The research found that a new method created by the IBM team achieved an accuracy score of 86 percent in classifying the severity of the disease across the five levels recognized on the international clinical DR scale (no DR; mild; moderate; severe; proliferative DR). Potentially, this research could have the impact of helping doctors and clinicians have a better view of disease progression and determine treatment, according to officials.

For background, diabetic retinopathy is one of the world's leading causes of blindness and affects one in three of the 422 million people who suffer from diabetes globally. If left untreated, diabetic eye disease can lead to permanent blindness, however early detection and treatment can reduce the risk of blindness by 95 percent.

Currently, DR is diagnosed through regular screening of diabetes patients, where an expert clinician examines specialized fundus photography of the retina to identify the presence of lesions. Interpreting these images requires specialized training and is often a manual, time-intensive and subjective process to rate them for the disease presence and severity, according to IBM researchers.

Based on more than 35,000 eye images accessed via EyePACS—a technology solution designed to help prevent vision impairment from diabetic retinopathy by linking primary care providers with eye care specialists—the IBM technology was trained to identify lesions such as micro-aneurysms, haemorrhages and exudates to indicate damage of the retina's blood vessels and assess both the presence and severity of the disease. The method for classifying the severity level of DR combines deep learning techniques, convolutional neural networks (CNN), with a dictionary-based learning to incorporate DR specific pathologies. Over time, IBM research scientists will look to continue to advance the system to increase its understanding of diabetic retinopathy and the pathologies manifested in the retina from the disease, officials noted.

With 12 collaborative labs worldwide, IBM Research is focused on research projects involving medical imaging analysis for diseases such as melanoma, breast cancer, lung cancer and eye disease.

"The alarming projections of the number of patients with diabetic retinopathy have major implications for the health system.

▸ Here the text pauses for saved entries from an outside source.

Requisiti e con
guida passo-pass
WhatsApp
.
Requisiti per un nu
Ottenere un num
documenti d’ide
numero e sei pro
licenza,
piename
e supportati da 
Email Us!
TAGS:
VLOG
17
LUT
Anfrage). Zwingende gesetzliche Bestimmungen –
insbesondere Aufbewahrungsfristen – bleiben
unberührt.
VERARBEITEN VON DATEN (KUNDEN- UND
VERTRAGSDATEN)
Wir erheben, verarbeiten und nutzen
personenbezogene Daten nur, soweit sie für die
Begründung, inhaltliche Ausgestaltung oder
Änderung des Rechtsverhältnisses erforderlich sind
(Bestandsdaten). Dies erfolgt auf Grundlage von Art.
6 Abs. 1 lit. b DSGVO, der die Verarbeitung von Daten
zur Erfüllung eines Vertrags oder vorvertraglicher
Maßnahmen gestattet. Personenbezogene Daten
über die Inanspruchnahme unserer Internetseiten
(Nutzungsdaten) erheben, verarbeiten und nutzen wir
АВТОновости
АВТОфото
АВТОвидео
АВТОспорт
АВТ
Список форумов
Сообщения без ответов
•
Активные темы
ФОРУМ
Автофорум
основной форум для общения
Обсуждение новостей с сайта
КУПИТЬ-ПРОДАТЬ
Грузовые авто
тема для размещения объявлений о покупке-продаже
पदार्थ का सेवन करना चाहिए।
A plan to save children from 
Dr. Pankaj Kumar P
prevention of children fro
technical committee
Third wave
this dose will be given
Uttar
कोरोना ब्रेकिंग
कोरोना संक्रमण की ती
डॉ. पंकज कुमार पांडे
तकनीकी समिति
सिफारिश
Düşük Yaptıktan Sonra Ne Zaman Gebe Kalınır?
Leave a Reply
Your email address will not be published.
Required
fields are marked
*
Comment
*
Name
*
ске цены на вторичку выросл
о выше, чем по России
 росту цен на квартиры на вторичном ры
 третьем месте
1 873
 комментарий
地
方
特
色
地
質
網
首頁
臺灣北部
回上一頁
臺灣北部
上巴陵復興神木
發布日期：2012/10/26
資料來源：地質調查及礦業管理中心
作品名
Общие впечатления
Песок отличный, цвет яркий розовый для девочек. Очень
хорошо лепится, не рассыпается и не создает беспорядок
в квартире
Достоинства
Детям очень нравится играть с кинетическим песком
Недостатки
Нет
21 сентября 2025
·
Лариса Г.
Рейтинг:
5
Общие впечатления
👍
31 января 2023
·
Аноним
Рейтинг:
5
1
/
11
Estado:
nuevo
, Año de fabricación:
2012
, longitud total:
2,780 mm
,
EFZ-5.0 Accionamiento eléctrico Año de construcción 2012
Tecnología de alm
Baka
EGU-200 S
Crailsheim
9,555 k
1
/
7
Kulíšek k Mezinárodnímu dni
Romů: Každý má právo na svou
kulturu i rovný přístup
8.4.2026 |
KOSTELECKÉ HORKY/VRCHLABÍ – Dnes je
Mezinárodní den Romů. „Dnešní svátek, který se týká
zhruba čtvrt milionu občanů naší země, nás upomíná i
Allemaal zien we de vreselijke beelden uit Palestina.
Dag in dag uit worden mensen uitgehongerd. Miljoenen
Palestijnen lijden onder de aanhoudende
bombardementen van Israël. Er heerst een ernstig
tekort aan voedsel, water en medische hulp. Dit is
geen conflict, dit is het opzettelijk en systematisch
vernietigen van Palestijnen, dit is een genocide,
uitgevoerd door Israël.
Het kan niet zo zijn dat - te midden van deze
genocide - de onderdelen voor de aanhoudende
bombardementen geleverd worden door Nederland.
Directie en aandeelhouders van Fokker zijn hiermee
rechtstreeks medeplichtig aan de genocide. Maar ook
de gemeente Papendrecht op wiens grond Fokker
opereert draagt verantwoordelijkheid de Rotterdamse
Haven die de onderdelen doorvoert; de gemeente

The loss of vision from the condition can impose an enormous burden on the individual, including a loss of capacity to work and the need for intensive community support," Dr. Peter van Wijngaarden, principal investigator at Centre for Eye Research Australia, Department of Ophthalmology, University of Melbourne, said in a statement. "To substantially reduce the number of people unnecessarily losing vision from diabetic eye disease, there is a real need for innovation to improve effective screening of those who are at risk to enable early sight-saving treatment."